# home made backing paper



## willow (Sep 9, 2006)

afternoon DIYers 
is there any point in a layer of pva glue over the top of paint ?
basically i took a measured amount of brown paper,and painted it black,
for the back of a fish tank,it dried rather dull,would the glue give it a sheen ?
if not what would.?
many thanks for ideas :-D


----------



## sandybottom (Nov 29, 2012)

clear spray enamel gloss would work. it would make it water resistant.


----------



## willow (Sep 9, 2006)

thanks :-D


----------



## sandybottom (Nov 29, 2012)

spray with a light coat,let dry and apply again. it may take 2-4 coats. do both sides.


----------



## willow (Sep 9, 2006)

brilliant thank you.


----------



## rjordan390 (Feb 18, 2012)

Why go through all that trouble for a black background? Find an "Arts and Crafts" store. In their art department, they should have paper of different colors and black is one of them. The paper I purchased was sized at 2 feet by 3 feet. I purchased two pieces and butted them together using clear packaging tape on one side. Then I cut the length and width to fit the aquarium glass. Then all you need is to have someone hold the paper in place while you use some more clear packaging tape at the top and ends to keep it in place.


----------



## jaysee (Dec 9, 2009)

Painting the background black will make it much, much deeper than black paper.

I did not paint the inside of mine. I would be concerned about scraping the glass or a pleco eating stuff off the paint.

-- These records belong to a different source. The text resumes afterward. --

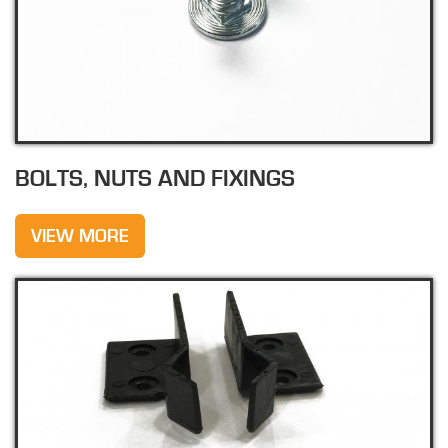
BOLTS, NUTS AND FIXINGS
VIEW MORE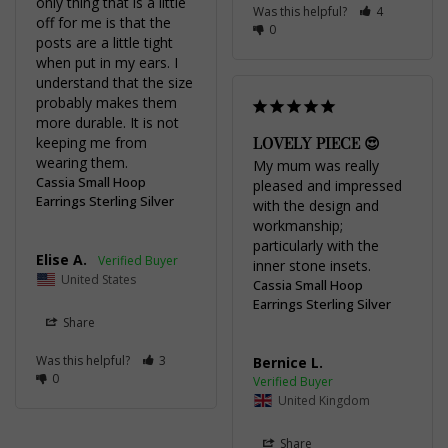
only thing that is a little 
Was this helpful?
4
off for me is that the 
0
posts are a little tight 
when put in my ears. I 
understand that the size 
probably makes them 
more durable. It is not 
LOVELY PIECE 😍
keeping me from 
wearing them.
My mum was really 
Cassia Small Hoop
pleased and impressed 
Earrings Sterling Silver
with the design and 
workmanship; 
particularly with the 
Elise A.
inner stone insets.
United States
Cassia Small Hoop
Earrings Sterling Silver
Share
Was this helpful?
3
Bernice L.
0
United Kingdom
Share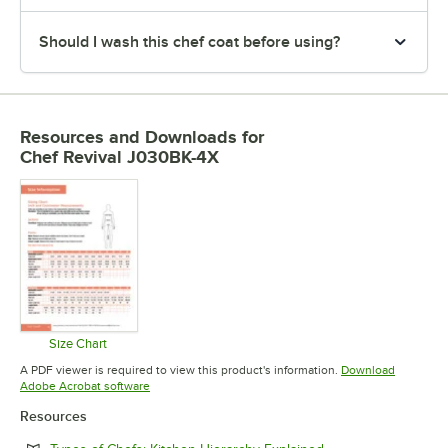
Should I wash this chef coat before using?
Resources and Downloads
for
Chef Revival J030BK-4X
Size Chart
Opens in new tab
A PDF viewer is required to view this product's information.
Download
Opens in new tab
Adobe Acrobat software
Resources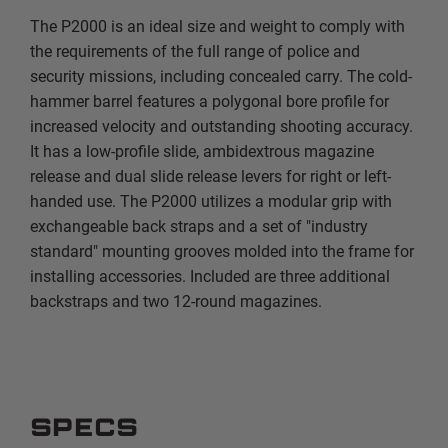
The P2000 is an ideal size and weight to comply with
the requirements of the full range of police and
security missions, including concealed carry. The cold-
hammer barrel features a polygonal bore profile for
increased velocity and outstanding shooting accuracy.
It has a low-profile slide, ambidextrous magazine
release and dual slide release levers for right or left-
handed use. The P2000 utilizes a modular grip with
exchangeable back straps and a set of "industry
standard" mounting grooves molded into the frame for
installing accessories. Included are three additional
backstraps and two 12-round magazines.
SPECS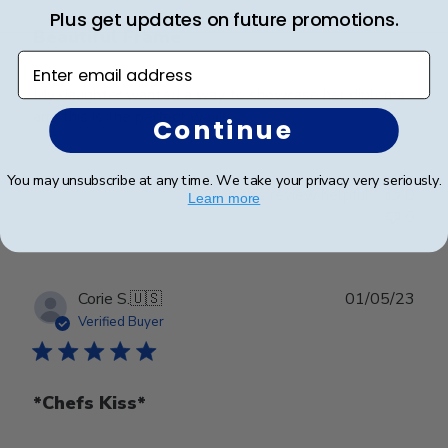
Plus get updates on future promotions.
Beautiful Frame
Enter email address
My daughter wanted a way to showcase her diploma
and this is the perfect way!!
Continue
You may unsubscribe at any time. We take your privacy very seriously.
Was this review helpful?
0
Learn more
0
Publ
Corie S.
🇺🇸
01/05/23
date
Verified Buyer
*Chefs Kiss*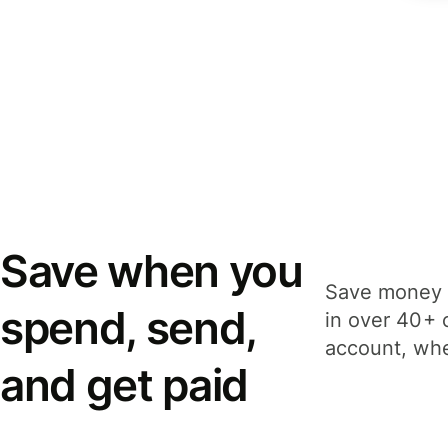
Save when you
Save money 
spend, send,
in over 40+ 
account, whe
and get paid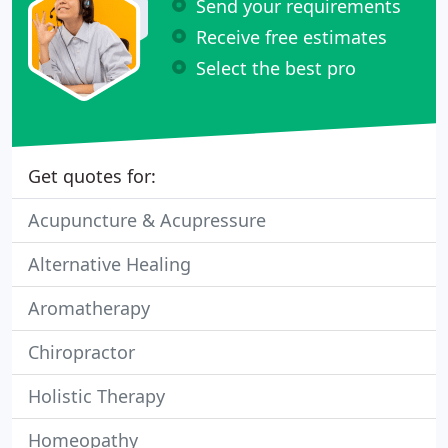
Send your requirements
Receive free estimates
Select the best pro
Get quotes for:
Acupuncture & Acupressure
Alternative Healing
Aromatherapy
Chiropractor
Holistic Therapy
Homeopathy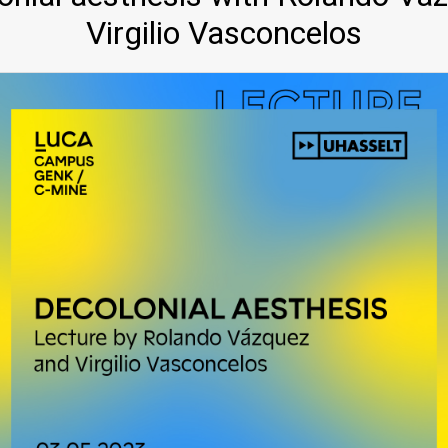
Virgilio Vasconcelos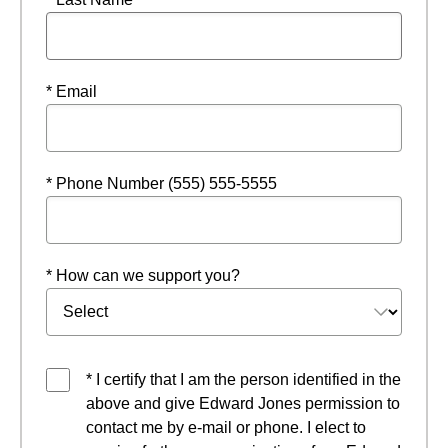
* Email
* Phone Number (555) 555-5555
* How can we support you?
* I certify that I am the person identified in the
above and give Edward Jones permission to
contact me by e-mail or phone. I elect to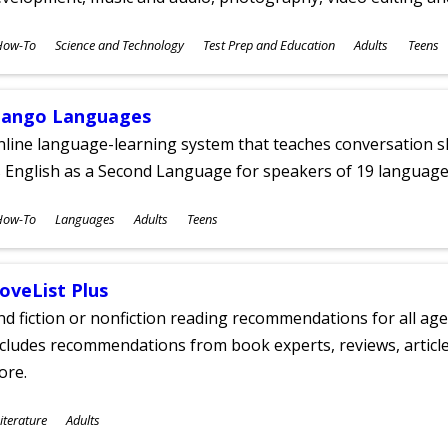
ubjects
How-To
Science and Technology
Test Prep and Education
Adults
Teens
ges
ango Languages
line language-learning system that teaches conversation ski
 English as a Second Language for speakers of 19 language
ubjects
How-To
Languages
Adults
Teens
ges
oveList Plus
nd fiction or nonfiction reading recommendations for all age
cludes recommendations from book experts, reviews, articles
ore.
ubjects
iterature
Adults
ges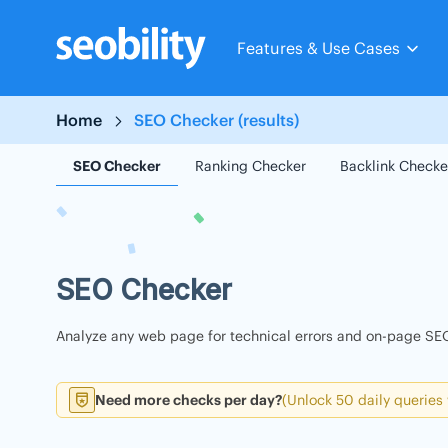
Skip
to
Features & Use Cases
content
Home
SEO Checker (results)
SEO Checker
Ranking Checker
Backlink Checke
SEO Checker
Analyze any web page for technical errors and on-page SEO
Need more checks per day?
(Unlock 50 daily queries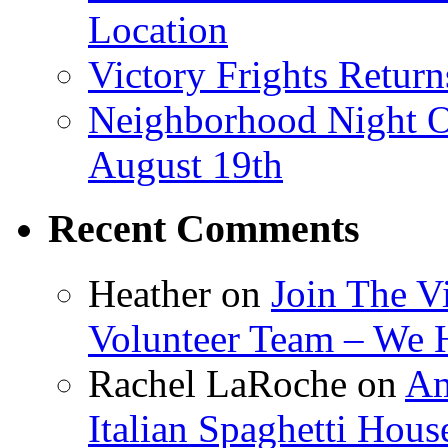
Location
Victory Frights Retur
Neighborhood Night O
August 19th
Recent Comments
Heather
on
Join The V
Volunteer Team – We 
Rachel LaRoche
on
Am
Italian Spaghetti Hous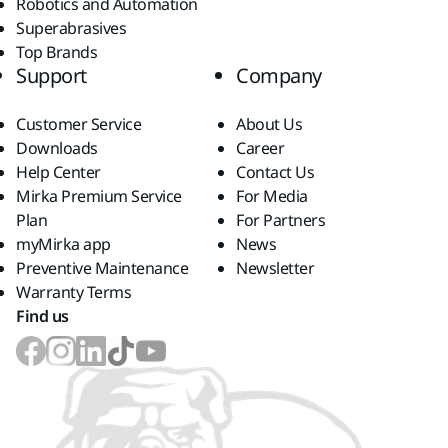
Robotics and Automation
Superabrasives
Top Brands
Support
Company
Customer Service
About Us
Downloads
Career
Help Center
Contact Us
Mirka Premium Service
For Media
Plan
For Partners
myMirka app
News
Preventive Maintenance
Newsletter
Warranty Terms
Find us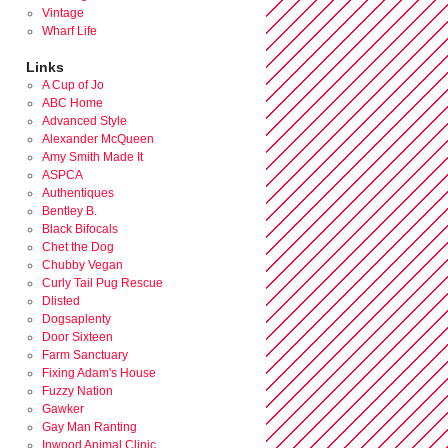
Vintage
Wharf Life
Links
A Cup of Jo
ABC Home
Advanced Style
Alexander McQueen
Amy Smith Made It
ASPCA
Authentiques
Bentley B.
Black Bifocals
Chet the Dog
Chubby Vegan
Curly Tail Pug Rescue
Dlisted
Dogsaplenty
Door Sixteen
Farm Sanctuary
Fixing Adam's House
Fuzzy Nation
Gawker
Gay Man Ranting
Inwood Animal Clinic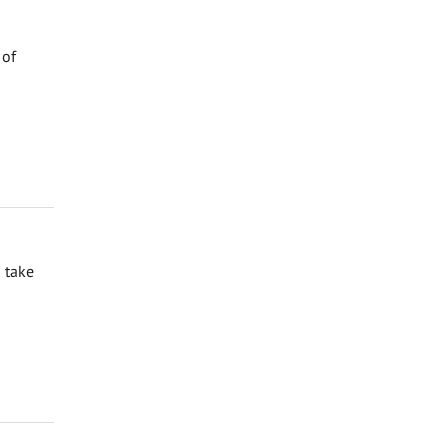
 of
 take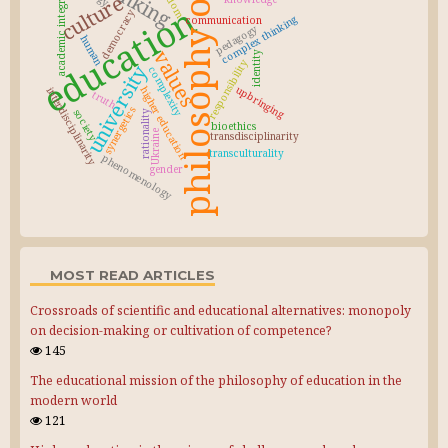
philosophy of education
academic integrity
culture
education
democracy
complex thinking
communication
pedagogy
human
values
identity
responsibility
university
complexity
upbringing
higher education
interdisciplinarity
truth
synergetics
society
rationality
bioethics
Ukraine
transdisciplinarity
transculturality
phenomenology
gender
MOST READ ARTICLES
Crossroads of scientific and educational alternatives: monopoly
on decision-making or cultivation of competence?
145
The educational mission of the philosophy of education in the
modern world
121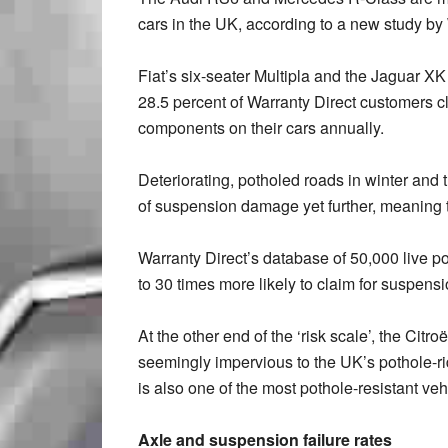
cars in the UK, according to a new study by
Fiat’s six-seater Multipla and the Jaguar XK
28.5 percent of Warranty Direct customers 
components on their cars annually.
Deteriorating, potholed roads in winter and 
of suspension damage yet further, meaning th
Warranty Direct’s database of 50,000 live p
to 30 times more likely to claim for suspen
At the other end of the ‘risk scale’, the Ci
seemingly impervious to the UK’s pothole-r
is also one of the most pothole-resistant veh
Axle and suspension failure rates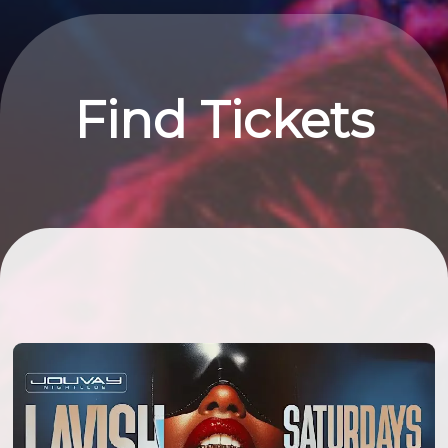
Find Tickets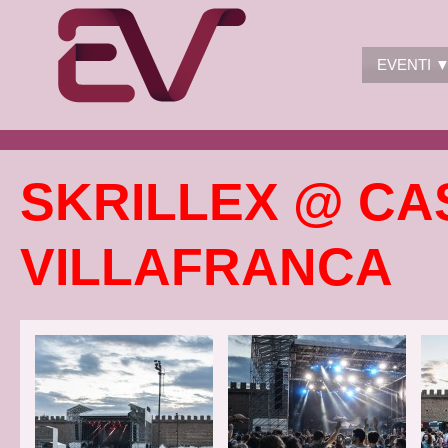
EVENTI 
SKRILLEX @ CA
VILLAFRANCA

Show tanks 125, 125, 90, 10, 5, 2.5
QTs 2x29, 2x20


----------



## willow (Sep 9, 2006)

hi
sorry i didn't reply..i'm still not getting notifications :evil:
if i had thought about it,i would have painted the back of the tank,
as i always like this idea when i see it on other peoples.
we're going to re-decorate this year i think,so the tank will have to
be shut down,so perhaps i'll take the opportunity to do something then.
,if not sooner,as something is going on at the moment,i don't know whats caused it
nitrates,nitrites off the wall,all the snails are making their way to the top of the tank,
the corys are gasping,barbs acing strange,staying in up corner of
the tank :-( guppys skimming the top.
no loaches to be seen,apart from one,who looks to be paper thin :shock::-(
could the other 6 have died and this is he problem ????? i don't know.
wondered off topic here,however…water warming as i speak to ready a water change,
and will do another tomorrow,then skip saturday,then water change again
on sunday.


----------